Sending speech requests over TCP

Although realtime streaming via RTP is the most common technique for receiving audio and sending to the recognizer, browsers can also accumulate audio and send to Speech Server via the session’s TCP or TLS connection.

Browsers can also play prompts (output audio) over TCP instead of RTP. For details, see Delivering prompts via MRCP.

Delivering non-streaming speech

When the browser receives speech (input audio) in buffered chunks (using the Nuance-specific message SPEECHDATA) instead of a realtime stream, there are performance considerations and a risk that application users will perceive delays in the system’s response. In these situations, the browser can deliver the speech through alternative mechanisms that manage the chunks with better performance.

Most browsers receive speech in real time from a telephony environment. The browser streams it to Speech Server for recognition using the Real-Time Protocol (RTP).

But some environments do not receive and send audio in real time. Instead, they accumulate audio before sending to Speech Server. As a result, the audio arrives to Speech Server at a faster rate than realtime streaming.
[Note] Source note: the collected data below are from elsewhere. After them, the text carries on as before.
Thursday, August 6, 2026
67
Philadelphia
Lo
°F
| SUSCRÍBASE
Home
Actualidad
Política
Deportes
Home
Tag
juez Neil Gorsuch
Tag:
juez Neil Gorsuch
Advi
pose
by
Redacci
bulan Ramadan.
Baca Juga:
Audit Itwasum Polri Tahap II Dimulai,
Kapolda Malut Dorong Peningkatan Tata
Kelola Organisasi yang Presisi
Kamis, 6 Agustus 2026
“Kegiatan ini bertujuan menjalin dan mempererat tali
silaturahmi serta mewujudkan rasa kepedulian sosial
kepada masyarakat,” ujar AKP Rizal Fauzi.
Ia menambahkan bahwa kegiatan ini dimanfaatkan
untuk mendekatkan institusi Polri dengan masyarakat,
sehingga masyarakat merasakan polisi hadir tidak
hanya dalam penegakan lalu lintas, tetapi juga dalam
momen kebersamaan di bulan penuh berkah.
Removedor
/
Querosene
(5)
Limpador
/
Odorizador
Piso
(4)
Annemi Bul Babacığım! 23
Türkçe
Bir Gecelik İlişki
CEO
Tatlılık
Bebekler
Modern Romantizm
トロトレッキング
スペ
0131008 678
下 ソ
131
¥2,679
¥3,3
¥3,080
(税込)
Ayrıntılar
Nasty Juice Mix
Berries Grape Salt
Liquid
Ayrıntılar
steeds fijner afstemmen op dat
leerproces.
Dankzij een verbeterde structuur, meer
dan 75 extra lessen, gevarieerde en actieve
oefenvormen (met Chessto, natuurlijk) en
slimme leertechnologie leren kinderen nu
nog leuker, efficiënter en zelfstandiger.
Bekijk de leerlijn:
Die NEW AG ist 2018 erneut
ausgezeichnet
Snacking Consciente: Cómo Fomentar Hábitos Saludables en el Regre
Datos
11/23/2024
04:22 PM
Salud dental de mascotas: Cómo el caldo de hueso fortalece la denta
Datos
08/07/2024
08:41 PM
For example, in a mobile computing environment, browsers might receive audio in larger chunks that are buffered and delayed, sometimes long after the start of speech. This scenario can result in performance issues:

  • When the browser delivers the buffered chunks faster than the original speech, there is a risk of losing data packets and degrading the quality of the audio delivered to the recognizer.
  • Latency grows as the browser gathers audio data before sending, and RTP does not offer sufficient capacity to gain back the lost time.

One way to avoid packet loss and to gain time is for browsers to deliver audio data over the existing TCP or TLS connection (framed in MRCPv2 messages) instead of using RTP.

Sending speech via TCP or TLS

To send speech via TCP or TLS, the browser enables audio on the connection, and then delivers the audio inside one or more Nuance-specific SPEECHDATA requests.

Note: This mechanism is for MRCPv2 only, and does not support sending DTMF, Whole Call Recording (WCR), or playsilence.

The steps are:

  1. In the RECOGNIZE request, the browser sets the following header:
    X-Nuance-MRCP-Audio: true

    In response, the system expects audio inside SPEECHDATA requests (and stops listening for data from RTP/RTCP), and Speech Server sends the IN-PROGRESS response to the browser.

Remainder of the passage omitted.